For nearly ten years, Professor Patrick Rinke of the Department of Applied Physics has been a pioneering presence in machine learning methodology in materials science. Rinke learned the ropes on the job, wrote algorithms and taught the methods already in 2016 when few had a clear idea what AI could do.
Since then, machine learning in materials science has become a global research trend. Rinke’s expertise in finding sustainable and climate-friendly material configurations has arguably never been more in demand.
A curious start
Patrick Rinke came to Aalto in 2014 with a background in computational physics and quantum mechanics. For much of his academic career, from Germany to the UK to the US, he has modeled the complex behavior found at the atomic level with computational tools.
'In high school, I was good at math, physics, and computer science. But I couldn't decide what I wanted to study at university. I thought math was too hard, and computer science too new. Ultimately, I did a physics degree while veering towards computational physics, which combined all three things I was good at,' Rinke says.

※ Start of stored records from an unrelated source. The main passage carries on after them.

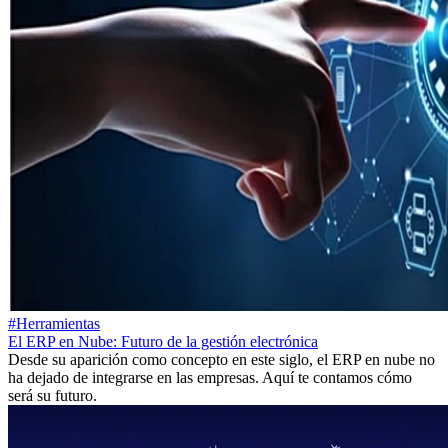
#Herramientas
El ERP en Nube: Futuro de la gestión electrónica
Desde su aparición como concepto en este siglo, el ERP en nube no
ha dejado de integrarse en las empresas. Aquí te contamos cómo
será su futuro.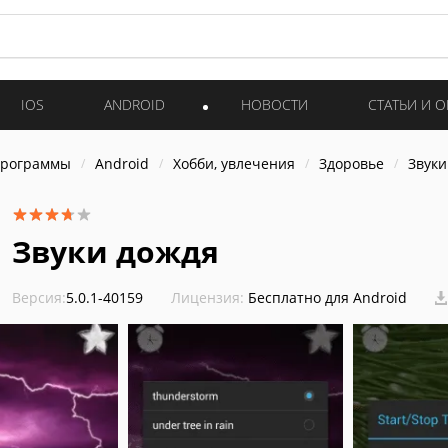
IOS
ANDROID
НОВОСТИ
СТАТЬИ И 
программы
Android
Хобби, увлечения
Здоровье
Звуки
Звуки дождя
Версия:
5.0.1-40159
Лицензия:
Бесплатно для Android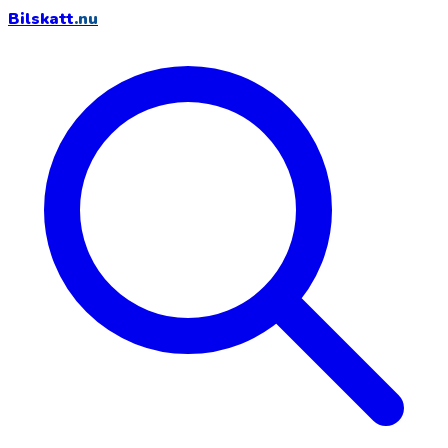
Bilskatt
.nu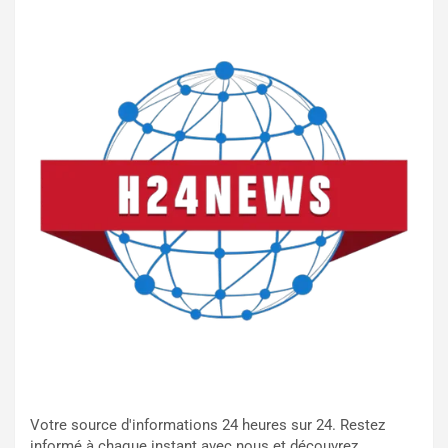
Votre source d'informations 24 heures sur 24. Restez
informé à chaque instant avec nous et découvrez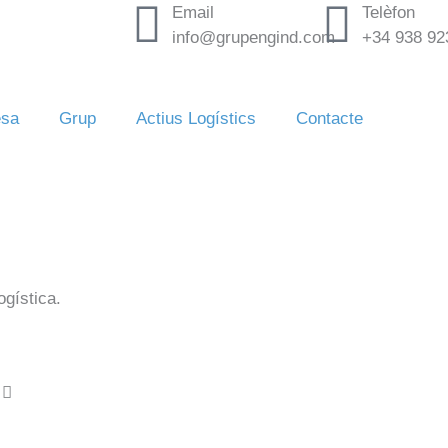
Email
Telèfon
info@grupengind.com
+34 938 92
sa
Grup
Actius Logístics
Contacte
ogística.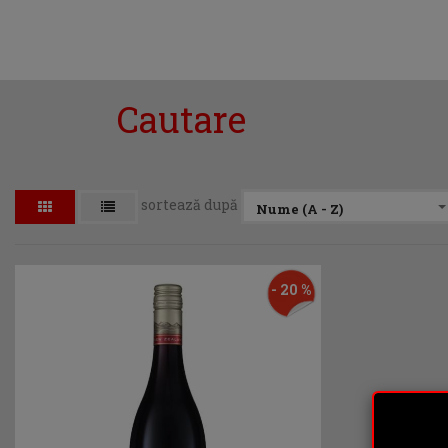
Cautare
sortează după
Nume (A - Z)
- 20 %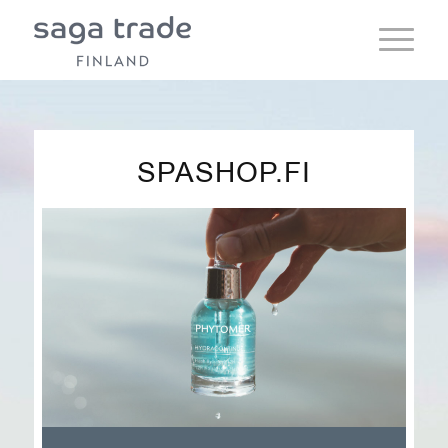
SPASHOP.FI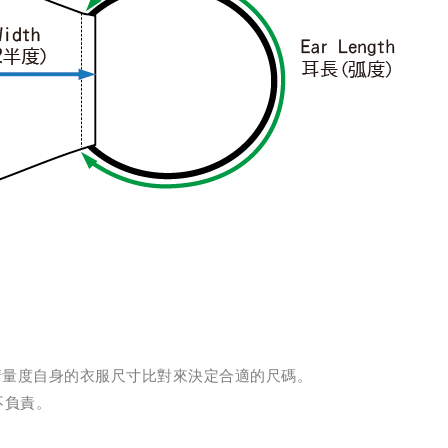
體請量度自身的衣服尺寸比對來決定合適的尺碼。
不負責。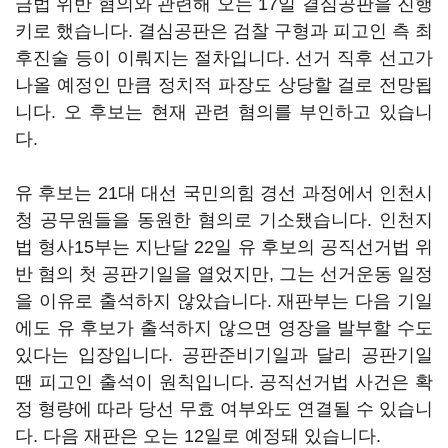
금법 위반 혐의와 관련해 오는 17일 결심공판을 진행
키로 했습니다. 결심공판은 검찰 구형과 피고인 측 최
후진술 등이 이뤄지는 절차입니다. 선거 직후 선고가
나올 예정인 만큼 정치적 파장도 상당할 걸로 전망됩
니다. 오 후보는 현재 관련 혐의를 부인하고 있습니
다.
유 후보는 21대 대선 국민의힘 경선 과정에서 인천시
청 공무원들을 동원한 혐의로 기소됐습니다. 인천지
법 형사15부는 지난달 22일 유 후보의 공직선거법 위
반 혐의 첫 공판기일을 열었지만, 그는 선거운동 일정
을 이유로 출석하지 않았습니다. 재판부는 다음 기일
에도 유 후보가 출석하지 않으면 영장을 발부할 수도
있다는 입장입니다. 공판준비기일과 달리 공판기일
땐 피고인 출석이 원칙입니다. 공직선거법 사건은 확
정 형량에 따라 당선 무효 여부와도 연결될 수 있습니
다. 다음 재판은 오는 12일로 예정돼 있습니다.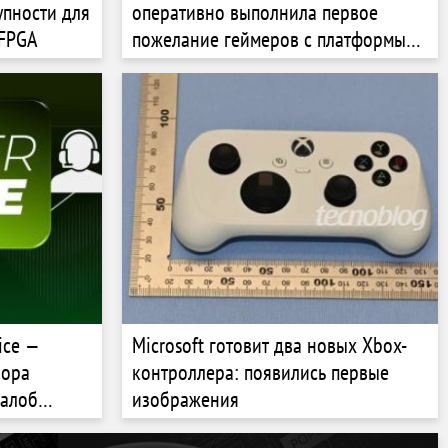
упности для
оперативно выполнила первое
 FPGA
пожелание геймеров с платформы
XBOX Player Voice
ice —
Microsoft готовит два новых Xbox-
бора
контроллера: появились первые
жалоб
изображения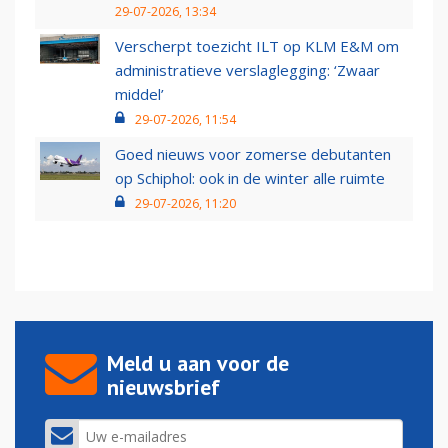
29-07-2026, 13:34
Verscherpt toezicht ILT op KLM E&M om
administratieve verslaglegging: ‘Zwaar
middel’
29-07-2026, 11:54
Goed nieuws voor zomerse debutanten
op Schiphol: ook in de winter alle ruimte
29-07-2026, 11:20
Meld u aan voor de
nieuwsbrief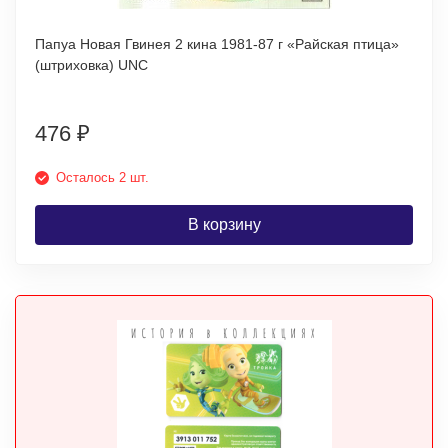
Папуа Новая Гвинея 2 кина 1981-87 г «Райская птица»
(штриховка) UNC
476
₽
Осталось 2 шт.
В корзину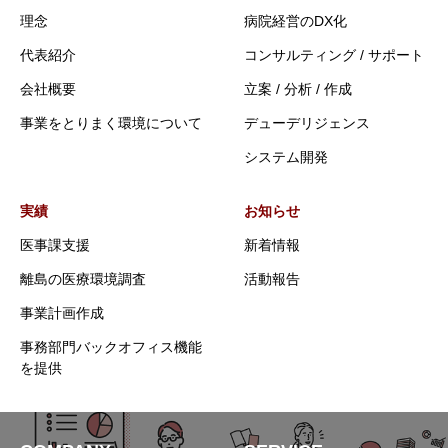
理念
病院経営のDX化
代表紹介
コンサルティング / サポート
会社概要
立案 / 分析 / 作成
事業をとりまく環境について
デューデリジェンス
システム開発
実績
お知らせ
医事課支援
新着情報
離島の医療環境調査
活動報告
事業計画作成
事務部門バックオフィス機能
を提供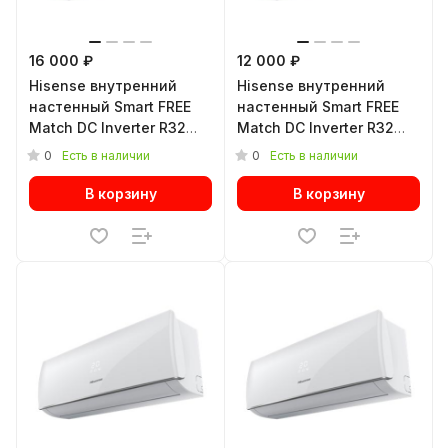
16 000 ₽
12 000 ₽
Hisense внутренний
Hisense внутренний
настенный Smart FREE
настенный Smart FREE
Match DC Inverter R32
Match DC Inverter R32
AMS-18UW4RXADB03
AMS-12UW4RVEDB00
0
0
Есть в наличии
Есть в наличии
В корзину
В корзину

Already in 2014—a decade before ChatGPT made AI ubiquitous—Rinke was curious about machine learning. He found equally curious partners at Aalto, and together they experimented with AI and machine learning in a physics context.
‘When I started as a professor, almost nobody in Finland was developing this kind of machine learning methodology in physics. The people who hired me at Aalto were just as interested as I was as to whether it would work,’ Rinke says.
And work it did. Recently promoted to full professorship at Aalto, Rinke heads the Computational Electronic Structure and Theory (CEST) group who apply machine learning methodology of their own devising to advance materials science and help scientists from across disciplines to take their work to the next level.